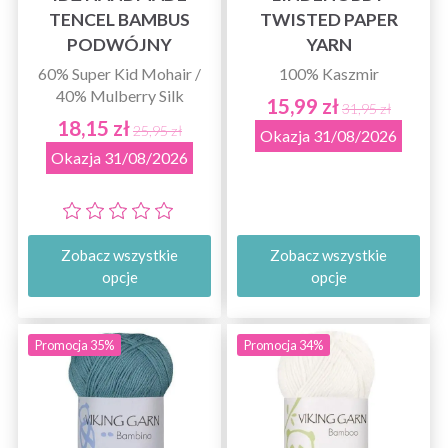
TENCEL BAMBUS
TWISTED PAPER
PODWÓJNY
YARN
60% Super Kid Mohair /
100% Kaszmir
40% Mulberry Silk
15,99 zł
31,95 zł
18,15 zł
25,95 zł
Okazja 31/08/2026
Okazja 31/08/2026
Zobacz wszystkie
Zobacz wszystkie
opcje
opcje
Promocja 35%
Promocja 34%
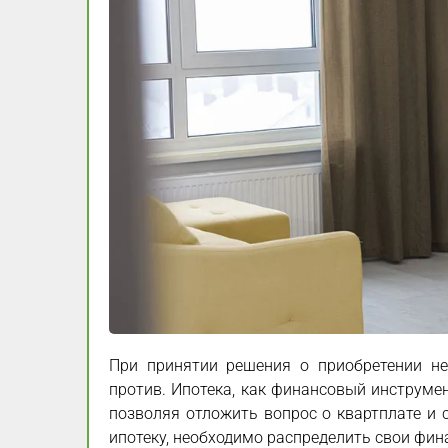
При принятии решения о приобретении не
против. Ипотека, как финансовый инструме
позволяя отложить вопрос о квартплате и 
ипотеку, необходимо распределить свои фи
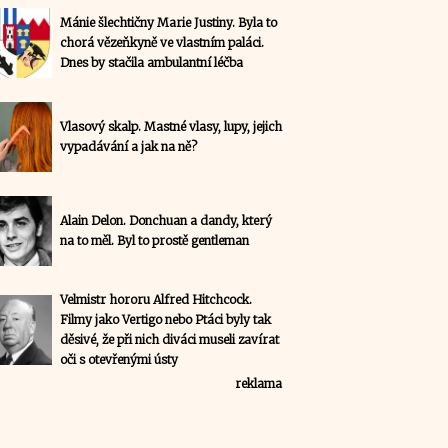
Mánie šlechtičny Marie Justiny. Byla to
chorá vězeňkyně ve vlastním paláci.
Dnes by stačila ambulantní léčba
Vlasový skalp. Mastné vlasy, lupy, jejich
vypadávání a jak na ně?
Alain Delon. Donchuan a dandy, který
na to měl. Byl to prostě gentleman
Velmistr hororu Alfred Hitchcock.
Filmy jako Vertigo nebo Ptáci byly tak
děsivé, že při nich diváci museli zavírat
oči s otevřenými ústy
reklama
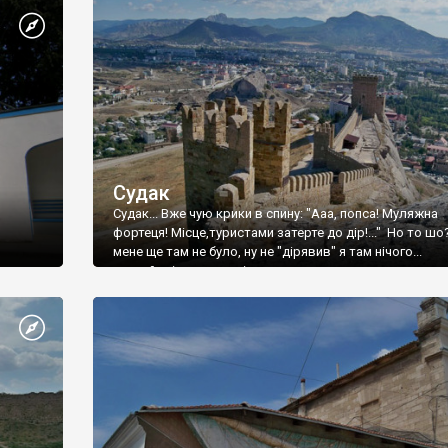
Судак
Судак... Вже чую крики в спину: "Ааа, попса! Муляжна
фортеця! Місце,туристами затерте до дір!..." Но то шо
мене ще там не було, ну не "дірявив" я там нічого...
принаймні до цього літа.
==
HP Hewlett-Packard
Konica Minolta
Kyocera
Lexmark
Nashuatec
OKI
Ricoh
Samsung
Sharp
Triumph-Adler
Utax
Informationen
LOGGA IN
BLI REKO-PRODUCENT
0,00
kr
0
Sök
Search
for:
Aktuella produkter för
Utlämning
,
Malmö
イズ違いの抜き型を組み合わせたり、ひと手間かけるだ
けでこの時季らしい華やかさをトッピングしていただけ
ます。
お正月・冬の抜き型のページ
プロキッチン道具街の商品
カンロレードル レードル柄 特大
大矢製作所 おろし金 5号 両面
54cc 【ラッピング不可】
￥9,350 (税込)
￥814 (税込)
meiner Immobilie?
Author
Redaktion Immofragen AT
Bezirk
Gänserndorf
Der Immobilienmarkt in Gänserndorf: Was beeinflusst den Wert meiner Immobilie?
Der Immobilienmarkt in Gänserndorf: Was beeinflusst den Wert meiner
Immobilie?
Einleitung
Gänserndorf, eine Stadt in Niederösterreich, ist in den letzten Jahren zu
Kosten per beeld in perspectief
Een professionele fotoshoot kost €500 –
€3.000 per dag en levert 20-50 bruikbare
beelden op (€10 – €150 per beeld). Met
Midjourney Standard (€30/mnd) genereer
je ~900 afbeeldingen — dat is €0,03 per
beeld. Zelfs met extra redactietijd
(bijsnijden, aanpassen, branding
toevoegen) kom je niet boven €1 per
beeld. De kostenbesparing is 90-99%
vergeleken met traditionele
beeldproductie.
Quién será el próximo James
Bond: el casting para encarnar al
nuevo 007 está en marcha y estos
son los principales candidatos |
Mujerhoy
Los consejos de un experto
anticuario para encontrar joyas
--
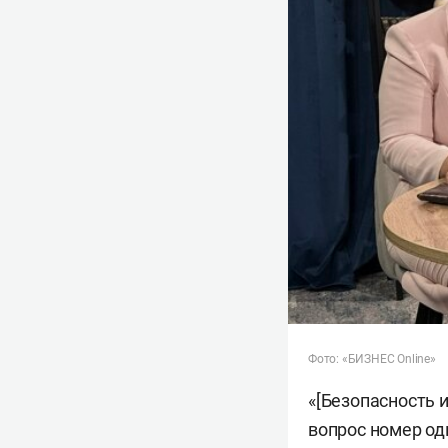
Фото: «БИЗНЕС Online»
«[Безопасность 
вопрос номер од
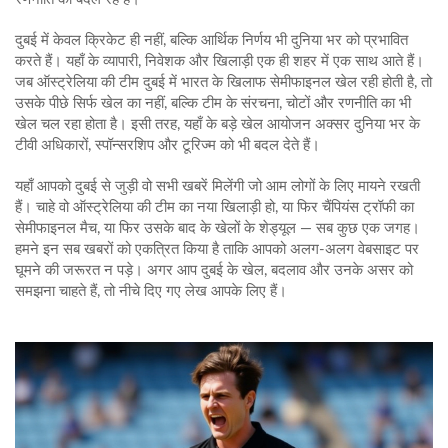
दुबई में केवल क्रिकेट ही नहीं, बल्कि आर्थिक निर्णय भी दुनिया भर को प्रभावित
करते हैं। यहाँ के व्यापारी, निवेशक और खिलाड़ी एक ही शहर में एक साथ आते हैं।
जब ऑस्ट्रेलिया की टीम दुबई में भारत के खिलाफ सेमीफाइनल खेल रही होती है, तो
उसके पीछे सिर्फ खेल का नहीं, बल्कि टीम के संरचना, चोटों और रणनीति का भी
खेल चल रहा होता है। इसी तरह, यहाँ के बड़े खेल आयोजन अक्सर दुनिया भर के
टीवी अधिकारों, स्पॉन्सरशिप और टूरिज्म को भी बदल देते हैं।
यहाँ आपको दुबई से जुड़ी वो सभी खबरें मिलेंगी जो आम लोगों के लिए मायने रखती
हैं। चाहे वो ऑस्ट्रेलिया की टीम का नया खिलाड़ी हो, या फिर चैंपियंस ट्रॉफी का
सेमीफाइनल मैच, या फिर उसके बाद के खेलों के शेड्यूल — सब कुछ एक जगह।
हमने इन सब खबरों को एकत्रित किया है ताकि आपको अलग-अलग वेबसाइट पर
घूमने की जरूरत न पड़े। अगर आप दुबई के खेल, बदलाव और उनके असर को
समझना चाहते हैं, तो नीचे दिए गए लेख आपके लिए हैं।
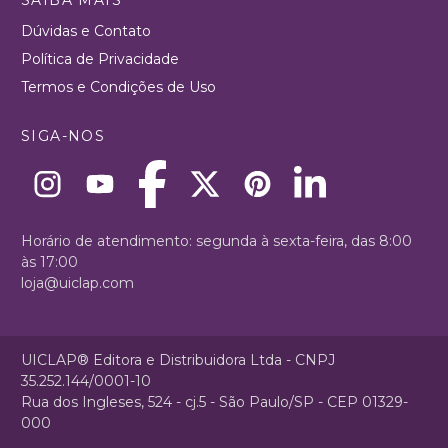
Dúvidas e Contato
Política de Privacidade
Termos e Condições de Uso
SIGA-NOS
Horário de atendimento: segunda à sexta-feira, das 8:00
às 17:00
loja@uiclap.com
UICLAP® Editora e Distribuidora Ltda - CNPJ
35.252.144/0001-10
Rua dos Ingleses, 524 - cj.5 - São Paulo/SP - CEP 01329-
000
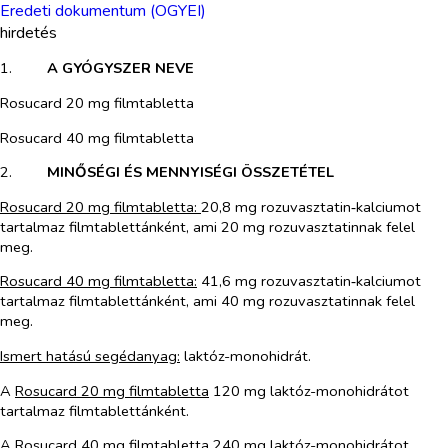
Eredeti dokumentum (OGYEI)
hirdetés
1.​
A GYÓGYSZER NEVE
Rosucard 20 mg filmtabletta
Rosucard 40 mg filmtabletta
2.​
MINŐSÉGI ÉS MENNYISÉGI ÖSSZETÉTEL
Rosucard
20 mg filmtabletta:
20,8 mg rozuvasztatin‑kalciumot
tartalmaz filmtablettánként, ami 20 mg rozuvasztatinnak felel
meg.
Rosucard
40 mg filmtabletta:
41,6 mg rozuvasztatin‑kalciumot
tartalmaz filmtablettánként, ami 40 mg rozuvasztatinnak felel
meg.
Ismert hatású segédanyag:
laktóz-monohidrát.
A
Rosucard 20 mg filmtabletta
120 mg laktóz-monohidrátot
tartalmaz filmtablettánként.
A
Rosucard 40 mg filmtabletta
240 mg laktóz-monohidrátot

**What is required**
Return every line of the preceding records in which the word "felel" appears.

**Exercise result**
tartalmaz filmtablettánként, ami 20 mg rozuvasztatinnak felel
tartalmaz filmtablettánként, ami 40 mg rozuvasztatinnak felel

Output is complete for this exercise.